# Favorite board graphic - all time



## stan_darsh (Mar 10, 2013)

i've done a search, and most threads are year specific, although nivek did ask about favorite top sheet a few years back. i'm looking for top and bottom.

what's your favorite board graphic of all time? images please...


----------



## CheesemonkE (Nov 29, 2010)

I'm not crazy about the top but this is one of my favorite bottom graphics. I've seen people throwing out bangers with this board and the bottom looks great in motion!!

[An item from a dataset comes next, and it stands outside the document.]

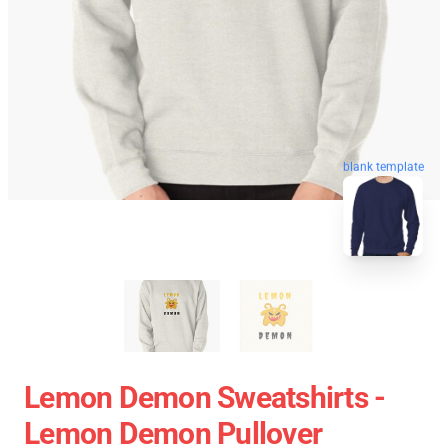
blank template
Lemon Demon Sweatshirts -
Lemon Demon Pullover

Rome Agent Snowboard | Rome Snowboard Design Syndicate 2013


----------



## theMayor (Jul 30, 2013)

I love my 2011 Forum Destroyer top. And the whole series displays a different skull on top with the different weapon used silhouetted on the bottom graphic. Pure gnar.


My board:


----------



## neni (Dec 24, 2012)

For top sheet, nothing is as beautiful as the plain wooden black one of the 2013 Jones Flagship.

(the middle one )









Bottom is unspectacular but I don't care about bottom graphics .
If I'd need to decide on a top/bottom combination, it would be the Flow Canvas


----------



## Deviant (Dec 22, 2009)

Pretty much anything from Arbor.

Really like the 12/13 SL topsheet though.


----------



## timmytard (Mar 19, 2009)

Quick turn away nenihmy:


TT


----------



## JoeyOranges (Mar 9, 2011)

2 of my favorites. . . 

Jamie Lynn's 1st pro model:










and Matt Cummins' surf break graphic:










. . . yes, i'm a Mervin fan-boy from back in the day


----------



## neni (Dec 24, 2012)

timmytard said:


> Quick turn away nenihmy:
> 
> 
> TT


And what's on the botton?

As I said, not interested in botton grafics - especially not in this one :laugh: - but stan might be


----------



## DrGreeNThumB420 (Aug 19, 2007)

neni said:


> And what's on the botton?
> 
> As I said, not interested in botton grafics - especially not in this one :laugh: - but stan might be


base of that board usually says "Show Your Tits"


----------



## Lamps (Sep 3, 2011)

2009 burton vapor

http://www.snowboardingforum.com/eastern-canada/51236-sale-2009-burton-vapor-burton-x.html

Or 

Burton 2011 married to the mob

2011 Burton Married to the Mob | Snowboard Shape, Style and Reviews


----------



## bcasey (Jan 19, 2011)

Im with joeyoranges on this one.. I am a huge fan of most all the old libtech "artistic painting" graphics before they started doing the computer graphics crap. 
I am planning on picking up a 2014 bataleon omni 161 to replace my freeride deck (161 TRice raptor). The omni 161 looks like it is all black-on-black.. so I am stoked on that for sure.


----------



## poutanen (Dec 22, 2011)

I like Priors "Screaming Trees" topsheet. Fiancee has it on her freeride board and it's pretty cool, quite detailed when you look into it.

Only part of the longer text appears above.